Across the street, in another building she owns with her husband, Navarro said a new bar and art gallery called Lot 6 will be opening at 1323 E. 6th St. at the northwest corner of 6th Street and Quaker Avenue. She expects Lot 6 to be open by February or March.
Those business openings should coincide with an intersection-enhancement and streetscaping project at 6th and Peoria the city has been planning for some time. New decorative lighting will be installed, and brick pavers will replace the current sidewalk, while the intersection will be renovated and traffic-calming measures will be installed.
The Pearl District also is expected soon to become the first place in the city to have a form-based code, an alternative to traditional zoning.
The Navarros long have been part of the effort to revitalize the neighborhood and are pleased to see their work finally paying dividends.
"I think the old saying is, 'It takes 10 years to be an overnight success,' " she said, laughing. "It feels like we've been working, working and working. I can't wait to see some of these people move in. I hope there's a drastic difference in that neighborhood in the next five months."
Navarro said the Pearl District Association has applied for a grant from the George Kaiser Family Foundation to extend the decorative lighting throughout the historic district on 6th Street, which is lined with vintage red brick buildings.
Ewing said he decided to open the Phoenix Café in the area because so many good things are happening in the Pearl District.
"The neighborhoods flanking downtown are going to be the next ones to benefit from what's happening downtown," he said. "People are going to want to start to live there. There are some great blank canvasses in places like the Pearl District and Brady Heights. This is a fortunate location for us. It can be a cool little arts district."
If plans to construct an ambitious flood-control project in the area reach fruition, Ewing knows his new coffee house will be located in a prime spot. Pearl District supporters are hoping to build two new lakes at each end of the district, much like the lake constructed recently at nearby Centennial Park, and join them with a canal that runs down the middle of 6th Street.

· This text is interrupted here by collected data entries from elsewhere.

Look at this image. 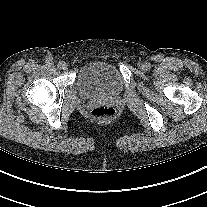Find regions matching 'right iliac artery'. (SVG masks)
<instances>
[{"label": "right iliac artery", "instance_id": "obj_1", "mask_svg": "<svg viewBox=\"0 0 207 207\" xmlns=\"http://www.w3.org/2000/svg\"><path fill=\"white\" fill-rule=\"evenodd\" d=\"M62 61H60L59 63H58V68H60V66L62 65Z\"/></svg>", "mask_w": 207, "mask_h": 207}]
</instances>
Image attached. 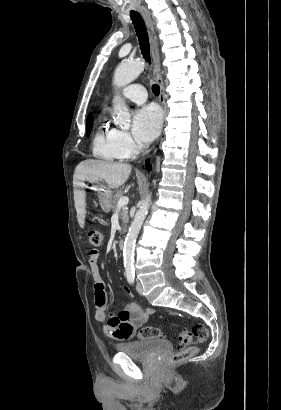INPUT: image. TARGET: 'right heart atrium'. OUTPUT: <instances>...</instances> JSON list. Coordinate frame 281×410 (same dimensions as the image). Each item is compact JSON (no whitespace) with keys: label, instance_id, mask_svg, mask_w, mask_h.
I'll use <instances>...</instances> for the list:
<instances>
[{"label":"right heart atrium","instance_id":"right-heart-atrium-1","mask_svg":"<svg viewBox=\"0 0 281 410\" xmlns=\"http://www.w3.org/2000/svg\"><path fill=\"white\" fill-rule=\"evenodd\" d=\"M117 138L119 146L127 158L137 154L139 146L128 132L117 130Z\"/></svg>","mask_w":281,"mask_h":410}]
</instances>
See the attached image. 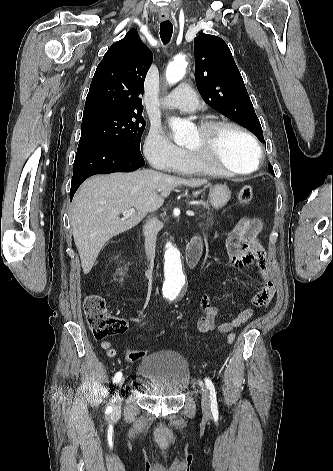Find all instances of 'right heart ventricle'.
Returning <instances> with one entry per match:
<instances>
[{
	"label": "right heart ventricle",
	"instance_id": "obj_1",
	"mask_svg": "<svg viewBox=\"0 0 333 471\" xmlns=\"http://www.w3.org/2000/svg\"><path fill=\"white\" fill-rule=\"evenodd\" d=\"M178 173L185 175H212L214 174L210 170L196 164L188 154L182 164L175 170Z\"/></svg>",
	"mask_w": 333,
	"mask_h": 471
}]
</instances>
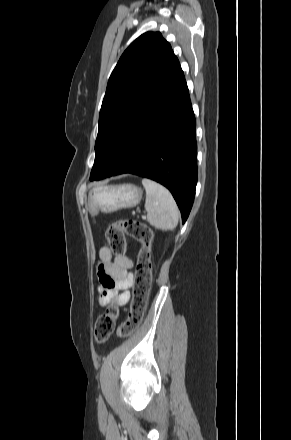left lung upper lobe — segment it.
<instances>
[{
	"instance_id": "left-lung-upper-lobe-1",
	"label": "left lung upper lobe",
	"mask_w": 291,
	"mask_h": 440,
	"mask_svg": "<svg viewBox=\"0 0 291 440\" xmlns=\"http://www.w3.org/2000/svg\"><path fill=\"white\" fill-rule=\"evenodd\" d=\"M179 67L159 32L142 34L124 51L102 102L90 179L102 172L130 127Z\"/></svg>"
}]
</instances>
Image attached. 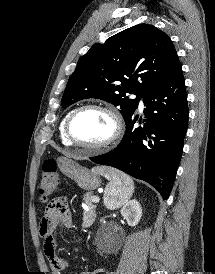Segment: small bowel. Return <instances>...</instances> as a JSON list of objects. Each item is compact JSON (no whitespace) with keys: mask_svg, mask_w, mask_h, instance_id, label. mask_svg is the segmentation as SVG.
Masks as SVG:
<instances>
[{"mask_svg":"<svg viewBox=\"0 0 215 274\" xmlns=\"http://www.w3.org/2000/svg\"><path fill=\"white\" fill-rule=\"evenodd\" d=\"M60 226L66 229L75 228L71 211L64 198H56L47 205L40 223V235L43 238L44 252L51 266L52 274H61L69 266L68 261L60 257L56 252L57 241L55 233ZM102 272H104V269L99 268L80 274H99Z\"/></svg>","mask_w":215,"mask_h":274,"instance_id":"1","label":"small bowel"}]
</instances>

"It's got a long way to go, but it's got a lot of high-end potential," he said. "If all that happens, and we get some Route 66 development on 11th Street, I can see a point five or 10 years down the line when that neighborhood would be very high end.
"Cherry Street was not too unlike 6th Street not long ago," he said. "They're both secondary thoroughfares. And now Cherry Street is one of the coolest, if not the coolest, street in town. Sixth Street is also the connecting street between (the University of Tulsa) and downtown. When you think about what could be there, it can be a pretty fun street."
Ewing said the budget for the Phoenix Café is approximately $350,000, and he is still seeking investors for the project. He said he has another business in the Blue Dome district he is planning on opening first, a barbecue restaurant called Back Alley Blues that is adjacent to the Max Retropub. The targeted opening date for that project is April, he said.